Configuring the Stream service
This content applies only to On-premises and Client-managed cloud environments
Configure the Stream service to ingest, route, and deliver high volumes of data such as web clicks, transactions, sensor data, and customer interaction history.
Distribution and replication of the stream data records ensure scalability and fault tolerance of the Stream service. The service runs as a cluster on one or more servers.

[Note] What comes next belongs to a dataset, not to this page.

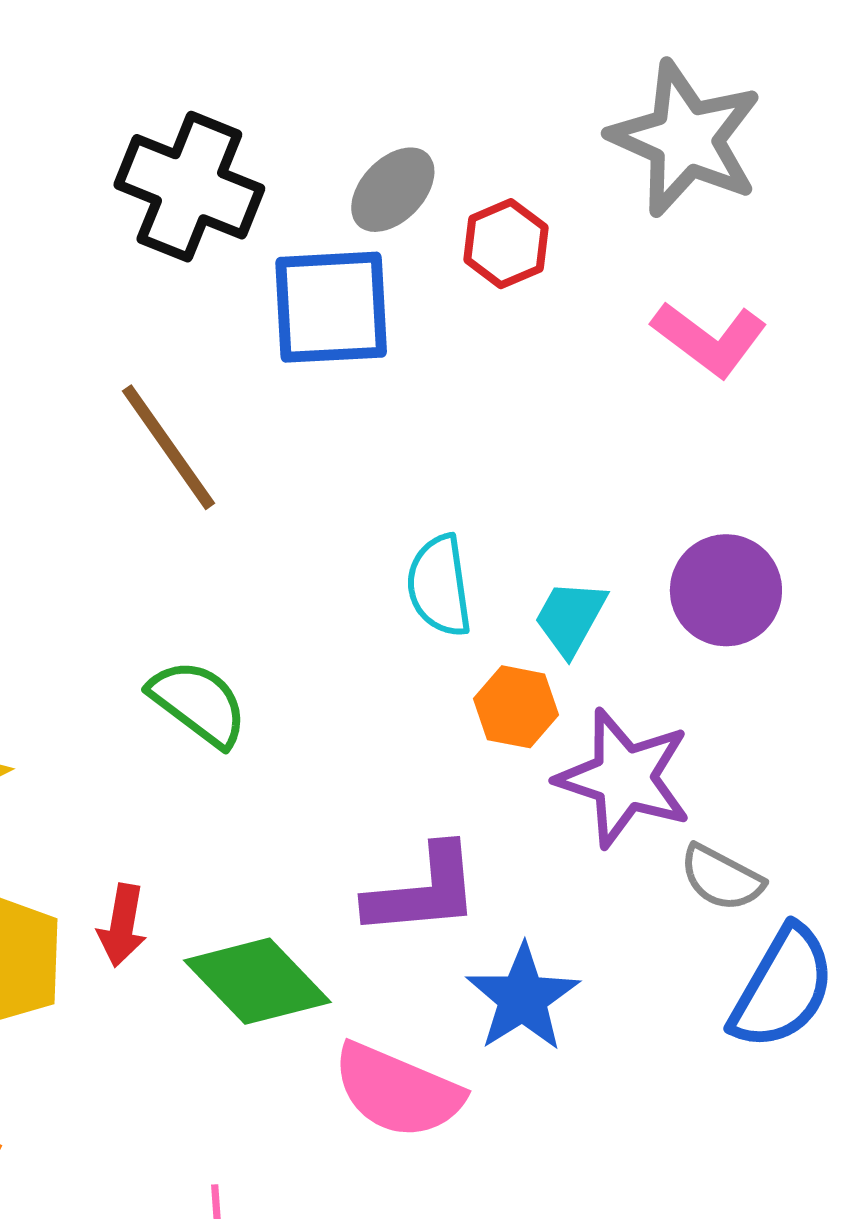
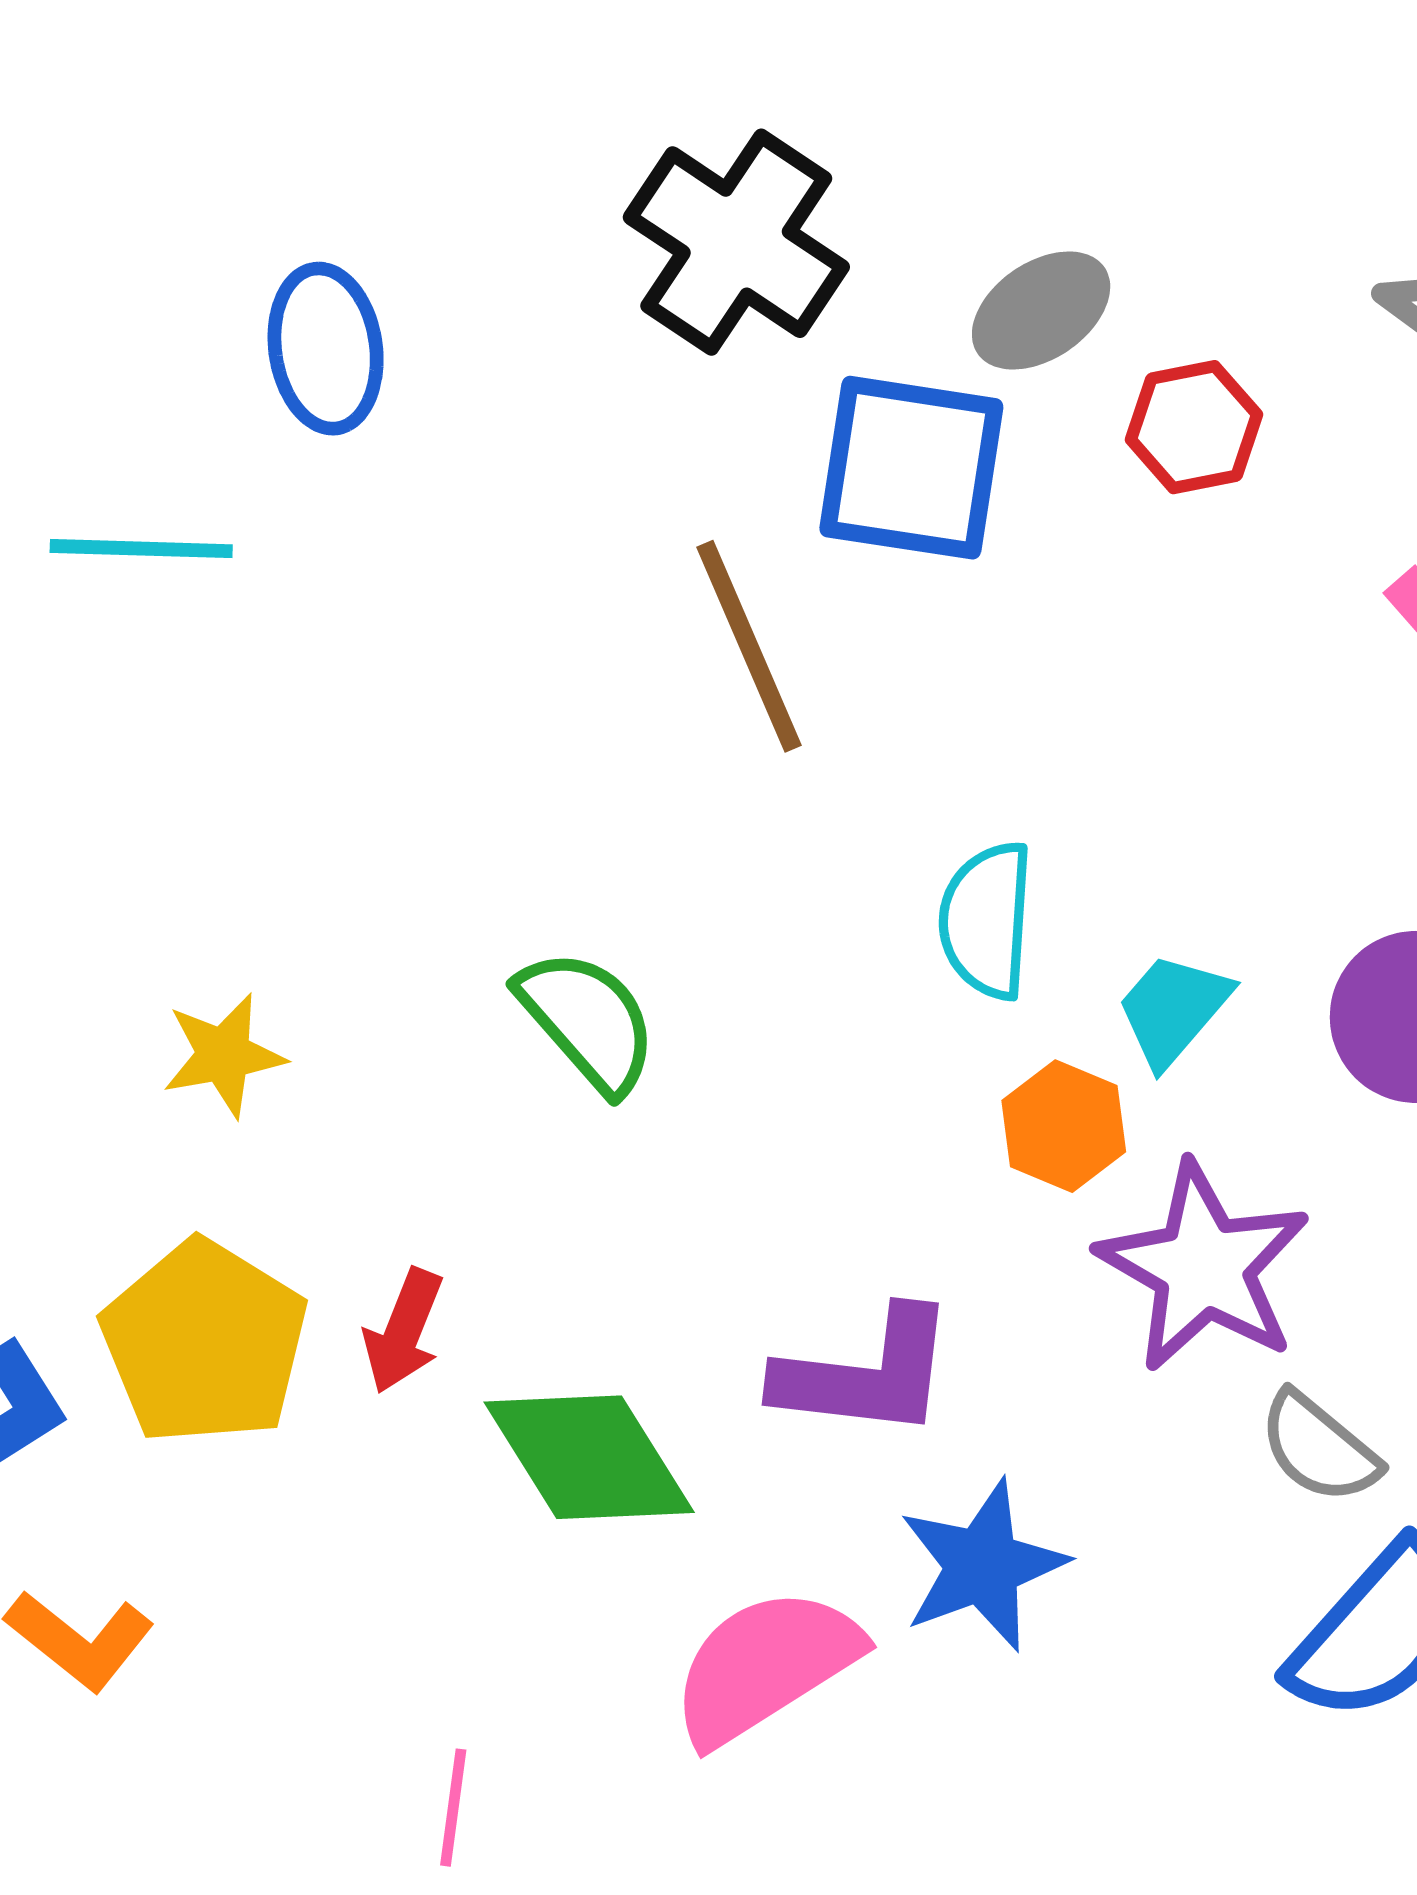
brown line: (168, 447) -> (749, 646), moved
pink semicircle: (398, 1091) -> (765, 1666), turned 113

For additional guidelines regarding throughput, disk space requirements, and compression, see Best practices for Stream service configuration.
Stream node type
When planning your deployment, assign the Stream node type to at least two and at most four nodes in one Pega Platform cluster.If you plan to have more than four Stream nodes, contact Global Customer Support to assist with your deployment.
For more information, see Assigning node types to nodes for on-premises environments.
Node identification
Each Pega Platform node is identified with a Node ID that must be unique in the cluster. If the same Node ID is already used in the cluster, the node fails to start.
Use this setting to more easily identify nodes and their purposes at a glance. A node ID is generated by default based on certain system setting values. However, as a best practice, set the node ID manually to reflect the node’s intended purpose. To set the node ID, use a JVM argument as shown in the following example:
-Didentification.nodeid=stream-node-1
Data replication
Stream service replicates every record across a configurable number of servers. This replication allows automatic failover to these replicas when a server in the cluster fails so messages remain available in the presence of failures.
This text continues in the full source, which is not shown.